Faithfully repeat each entry below, minus the pictures.

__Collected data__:
╭──
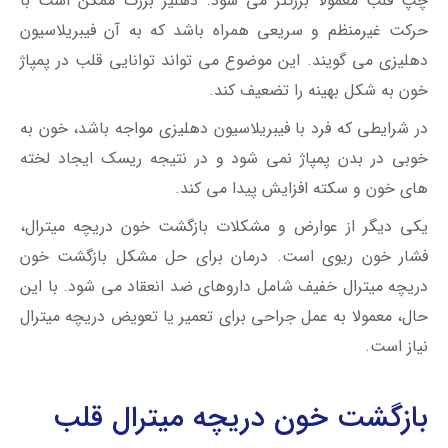
چپ قلب معمولا بزرگتر می شود. دهلیز بزرگ ممکن است با
حرکت غیرمنظم و سریعی همراه باشد که به آن فیبریلاسیون
دهلیزی می گویند. این موضوع می تواند توانایی قلب در پمپاژ
خون به شکل بهینه را تضعیف کند.
در شرایطی که فرد با فیبریلاسیون دهلیزی مواجه باشد، خون به
خوبی در بدن پمپاژ نمی شود و در نتیجه ریسک ایجاد لخته
های خون و سکته افزایش پیدا می کند.
یکی دیگر از عوارض و مشکلات بازگشت خون دریچه میترال،
فشار خون ریوی است. درمان برای حل مشکل بازگشت خون
دریچه میترال خفیف شامل داروهای ضد انعقاد می شود. با این
حال، معمولا به عمل جراحی برای تعمیر یا تعویض دریچه میترال
نیاز است.
بازگشت خون دریچه میترال قلب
╰──
__Expected answer__:
چپ قلب معمولا بزرگتر می شود. دهلیز بزرگ ممکن است با
حرکت غیرمنظم و سریعی همراه باشد که به آن فیبریلاسیون
دهلیزی می گویند. این موضوع می تواند توانایی قلب در پمپاژ
خون به شکل بهینه را تضعیف کند.
در شرایطی که فرد با فیبریلاسیون دهلیزی مواجه باشد، خون به
خوبی در بدن پمپاژ نمی شود و در نتیجه ریسک ایجاد لخته
های خون و سکته افزایش پیدا می کند.
یکی دیگر از عوارض و مشکلات بازگشت خون دریچه میترال،
فشار خون ریوی است. درمان برای حل مشکل بازگشت خون
دریچه میترال خفیف شامل داروهای ضد انعقاد می شود. با این
حال، معمولا به عمل جراحی برای تعمیر یا تعویض دریچه میترال
نیاز است.
بازگشت خون دریچه میترال قلب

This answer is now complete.